Wednesday, January 7, 2009

Exodus 1:22-2:10 The Birth of Moses




God saves Moses from Pharaoh

Then Pharaoh commanded all his people, "Every boy that is born to the Hebrews you shall throw into the Nile, but you shall let every girl live."

Now a man from the house of Levi went and married a Levite woman. The woman conceived and bore a son; and when she saw that he was a fine baby, she hid him three months. When she could hide him no longer she got a papyrus basket for him, and plastered it with bitumen and pitch; she put the child in it and placed it among the reeds on the bank of the river. His sister stood at a distance, to see what would happen to him.

The daughter of Pharaoh came down to bathe at the river, while her attendants walked beside the river. She saw the basket among the reeds and sent her maid to bring it. When she opened it, she saw the child. He was crying, and she took pity on him, "This must be one of the Hebrews' children," she said. Then his sister said to Pharaoh's daughter, "Shall I go and get you a nurse from the Hebrew women to nurse the child for you?" Pharaoh's daughter said to her, "Yes." So the girl went and called the child's mother. Pharaoh's daughter said to her, "Take this child and nurse it for me, and I will give you your wages." So the woman took the child and nursed it. When the child grew up, she brought him to Pharaoh's daughter, and she took him as her son. She named him Moses, "because," she said, "I drew him out of the water."

Comments:
The story of Moses and the murder of the Hebrew children is a “foundational story”. A similar story was part of the foundational history of Assyria. Sargon, a king of Assyria has a similar story of his birth and saving by a princess of Assyria in 7th century BC. This does not make the story of Moses untrue. It makes this story part of a way of claiming how Moses was destined to be the leader of his people.
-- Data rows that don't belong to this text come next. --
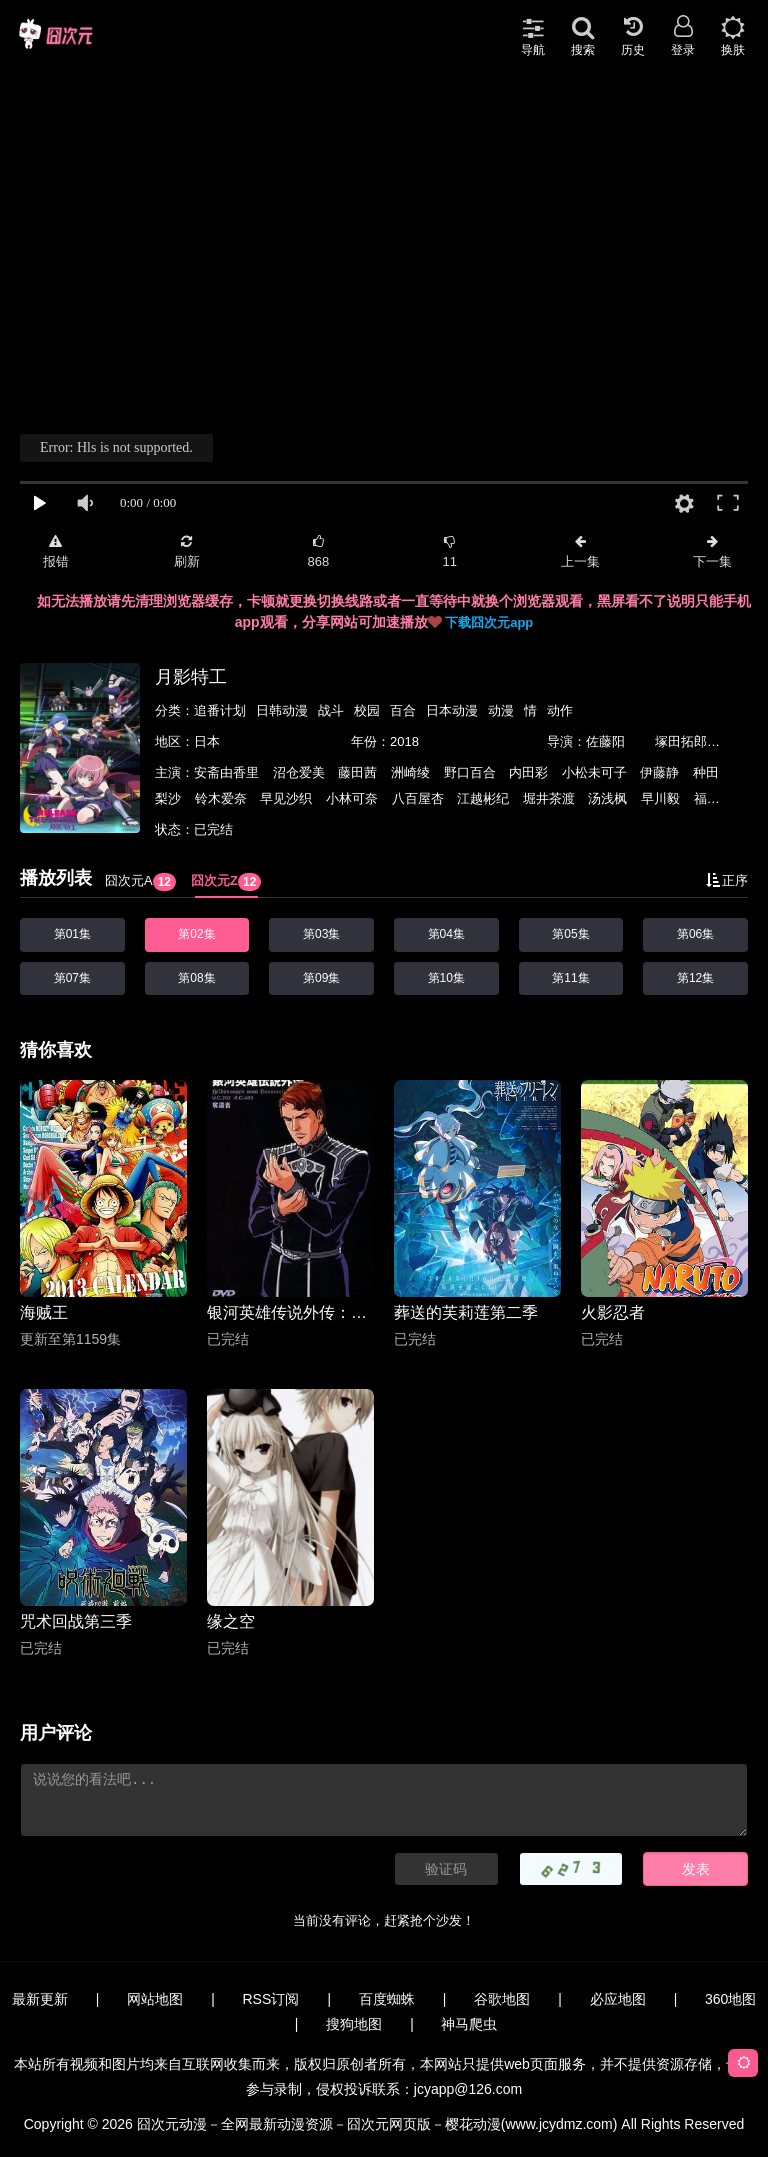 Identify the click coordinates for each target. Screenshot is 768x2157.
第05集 (570, 934)
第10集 (446, 978)
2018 (404, 741)
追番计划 (220, 710)
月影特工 (191, 677)
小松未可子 (596, 772)
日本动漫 (452, 710)
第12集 (695, 978)
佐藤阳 (605, 741)
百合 (403, 710)
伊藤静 (661, 772)
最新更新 (40, 1999)
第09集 (321, 978)
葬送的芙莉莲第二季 (466, 1312)
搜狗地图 (354, 2024)
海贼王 (44, 1312)
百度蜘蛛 (387, 1999)
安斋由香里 (228, 772)
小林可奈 (354, 798)
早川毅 (662, 798)
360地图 (730, 1999)
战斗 (331, 710)
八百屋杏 (420, 798)
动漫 (501, 710)
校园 (367, 710)
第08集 (196, 978)
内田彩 (530, 772)
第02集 (196, 934)
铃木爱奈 (223, 798)
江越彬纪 (485, 798)
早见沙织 (288, 798)
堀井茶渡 (551, 798)
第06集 (695, 934)
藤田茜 (359, 772)
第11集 (570, 978)
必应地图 (618, 1999)
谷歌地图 (502, 1999)
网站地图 (155, 1999)
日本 (207, 741)
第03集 (321, 934)
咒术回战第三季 (76, 1621)
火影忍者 (613, 1312)
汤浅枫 (609, 798)
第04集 (446, 934)
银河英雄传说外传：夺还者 (290, 1312)
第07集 (72, 978)
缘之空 (231, 1621)
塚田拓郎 (681, 741)
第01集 (72, 934)
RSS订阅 (271, 1999)
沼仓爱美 (301, 772)
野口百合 (472, 772)
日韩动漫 (282, 710)
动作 (560, 710)
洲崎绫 (412, 772)
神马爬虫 (469, 2024)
This passage is paralleled in Matthew with the story of Herod’s murder of the Innocents from yesterday’s passage. In Matthew the story becomes a way to identify Jesus as the New Moses.

Scripture is not mere history of the post-Enlightenment type. Scripture often uses literary devices to catch the believer’s eye and show how important this person is. I do not doubt that Moses was a powerful leader of what became the Hebrew people. It is interesting that in Egyptian, the word Mose means ‘son’, a common name in Egyptian.

These little tidbits of information add to how I understand the story of Moses. It tells me that special things happened to this leader of the Hebrew people and it lead to his becoming a holy law giver for the people. It shows how God was understood as having acted in the life of this important leader of the Hebrew people. Did it happen exactly this way? I don’t know. It doesn’t matter. The story tells of how the generations after Moses understood how God acted in the life of one who was such a great leader. And it parallels with how God had drawn me out of the hot waters of my life.